Start of Material for this exercise

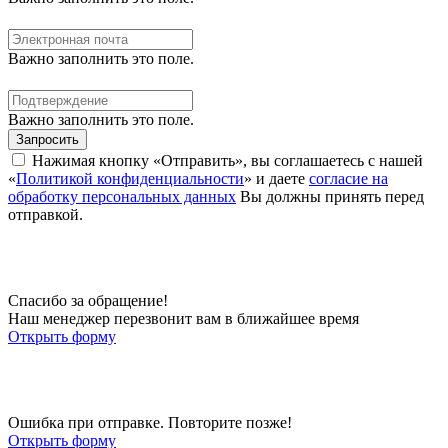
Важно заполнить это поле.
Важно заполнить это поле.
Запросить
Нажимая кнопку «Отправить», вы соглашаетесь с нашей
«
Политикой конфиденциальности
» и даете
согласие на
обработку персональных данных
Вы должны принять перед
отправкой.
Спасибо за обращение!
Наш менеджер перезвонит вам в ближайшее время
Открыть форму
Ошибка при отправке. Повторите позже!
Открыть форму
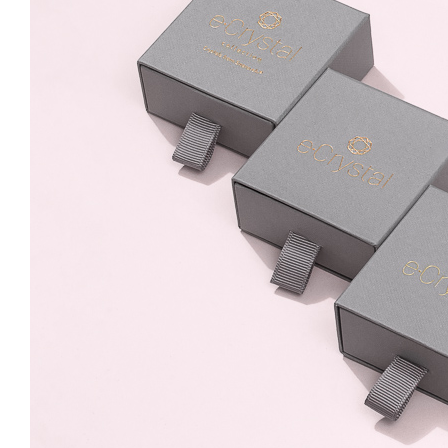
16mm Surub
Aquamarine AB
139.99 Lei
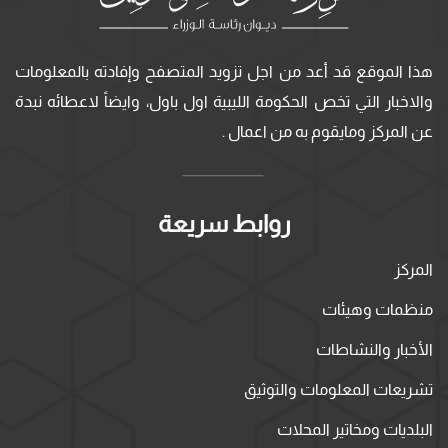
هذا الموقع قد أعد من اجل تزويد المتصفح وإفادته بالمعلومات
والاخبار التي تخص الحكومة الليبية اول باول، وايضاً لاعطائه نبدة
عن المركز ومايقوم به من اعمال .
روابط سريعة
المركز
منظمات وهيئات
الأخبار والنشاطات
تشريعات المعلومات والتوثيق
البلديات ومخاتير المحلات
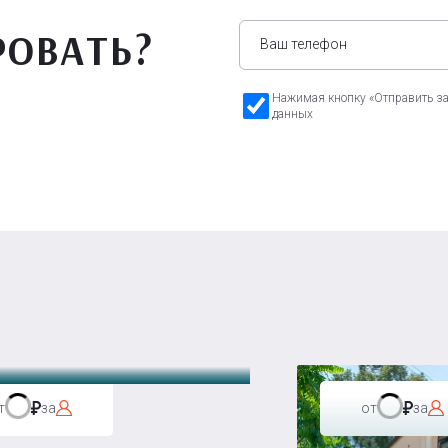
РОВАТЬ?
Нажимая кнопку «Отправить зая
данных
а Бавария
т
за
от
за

End of Material for this exercise
Start of Material for this exercise

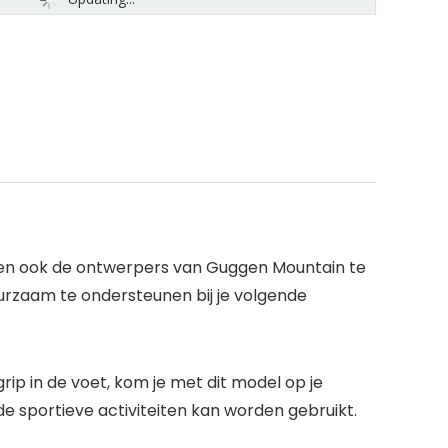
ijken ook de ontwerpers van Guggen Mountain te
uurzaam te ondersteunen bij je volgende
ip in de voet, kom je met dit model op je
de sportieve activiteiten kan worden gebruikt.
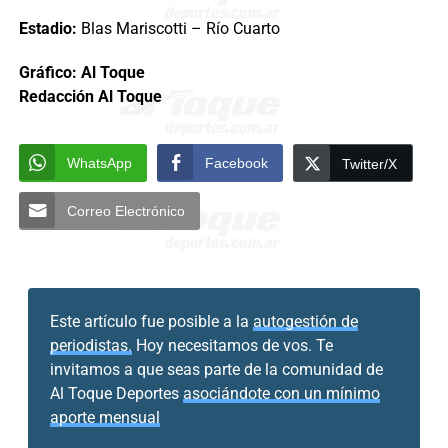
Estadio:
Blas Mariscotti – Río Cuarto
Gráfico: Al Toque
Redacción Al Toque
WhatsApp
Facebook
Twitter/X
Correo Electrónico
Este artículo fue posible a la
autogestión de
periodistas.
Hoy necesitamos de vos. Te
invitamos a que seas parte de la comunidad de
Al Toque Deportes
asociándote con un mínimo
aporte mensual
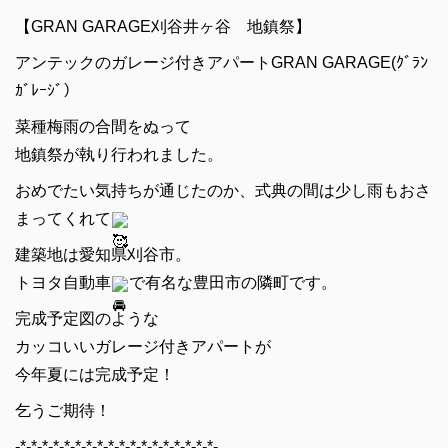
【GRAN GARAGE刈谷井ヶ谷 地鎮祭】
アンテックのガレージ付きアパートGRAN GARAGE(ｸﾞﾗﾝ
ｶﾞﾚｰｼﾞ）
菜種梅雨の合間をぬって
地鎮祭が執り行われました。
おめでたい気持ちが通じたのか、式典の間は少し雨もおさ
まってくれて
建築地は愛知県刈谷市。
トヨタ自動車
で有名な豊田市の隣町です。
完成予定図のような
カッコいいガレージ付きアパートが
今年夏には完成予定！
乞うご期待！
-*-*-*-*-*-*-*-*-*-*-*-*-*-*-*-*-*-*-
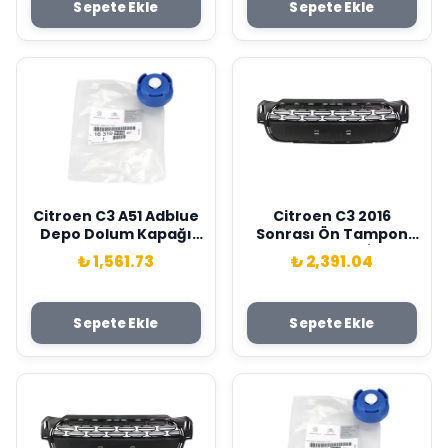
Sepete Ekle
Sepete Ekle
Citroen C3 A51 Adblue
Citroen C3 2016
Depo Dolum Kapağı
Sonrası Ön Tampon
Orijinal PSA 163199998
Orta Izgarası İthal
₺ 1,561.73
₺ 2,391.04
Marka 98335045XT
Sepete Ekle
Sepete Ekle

End of Material for this exercise
Start of Material for this exercise

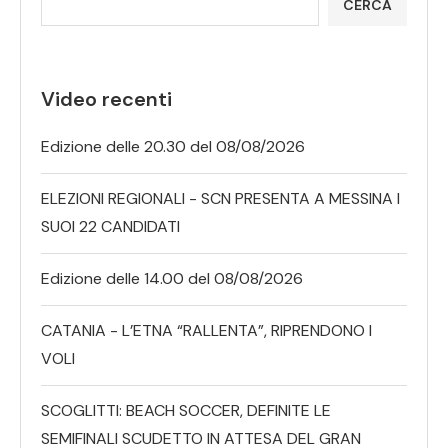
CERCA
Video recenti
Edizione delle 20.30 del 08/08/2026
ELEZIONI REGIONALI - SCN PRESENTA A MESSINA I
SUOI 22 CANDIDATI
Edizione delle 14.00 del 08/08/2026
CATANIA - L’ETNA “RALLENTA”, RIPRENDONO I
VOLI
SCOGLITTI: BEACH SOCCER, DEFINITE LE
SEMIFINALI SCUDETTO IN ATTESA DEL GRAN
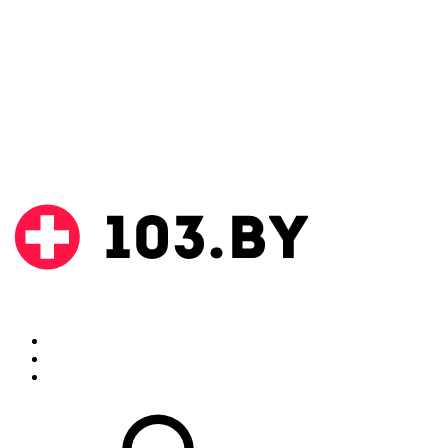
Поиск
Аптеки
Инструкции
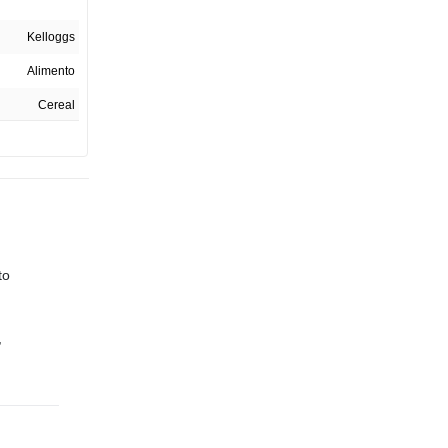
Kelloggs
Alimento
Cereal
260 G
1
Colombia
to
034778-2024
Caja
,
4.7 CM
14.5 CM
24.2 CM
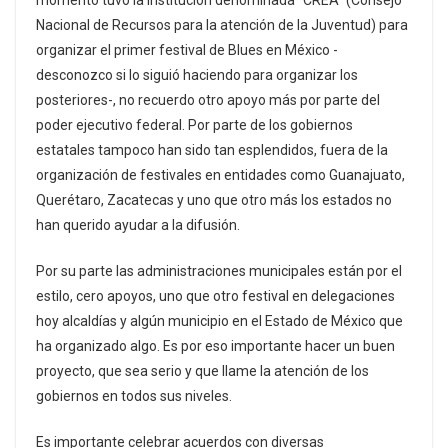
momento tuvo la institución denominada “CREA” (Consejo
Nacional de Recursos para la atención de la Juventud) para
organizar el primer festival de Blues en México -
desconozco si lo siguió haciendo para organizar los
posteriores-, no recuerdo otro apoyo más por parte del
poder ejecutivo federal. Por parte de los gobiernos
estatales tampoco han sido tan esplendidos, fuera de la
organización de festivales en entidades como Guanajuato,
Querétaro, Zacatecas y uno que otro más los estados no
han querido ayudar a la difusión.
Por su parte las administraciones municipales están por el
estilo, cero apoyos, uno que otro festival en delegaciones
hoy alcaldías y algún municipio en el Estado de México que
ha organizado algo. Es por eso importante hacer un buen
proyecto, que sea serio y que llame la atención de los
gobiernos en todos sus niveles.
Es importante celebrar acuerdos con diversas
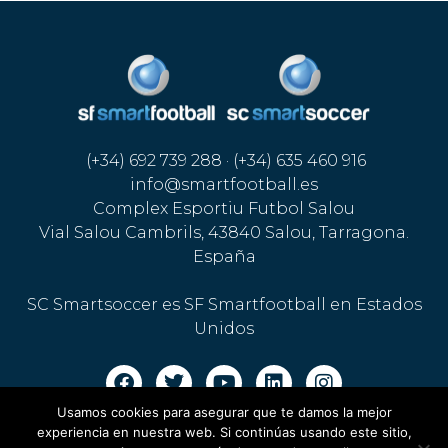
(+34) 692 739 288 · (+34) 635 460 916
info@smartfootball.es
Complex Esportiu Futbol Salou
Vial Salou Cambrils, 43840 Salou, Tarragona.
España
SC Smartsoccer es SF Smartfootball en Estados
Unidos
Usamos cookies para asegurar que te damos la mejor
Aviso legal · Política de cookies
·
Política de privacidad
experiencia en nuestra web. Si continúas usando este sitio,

End of Material for this exercise

▸ Task prompt
Copy out every line of the data that includes the word "organizar".

▸ The answer
organizar el primer festival de Blues en México -
desconozco si lo siguió haciendo para organizar los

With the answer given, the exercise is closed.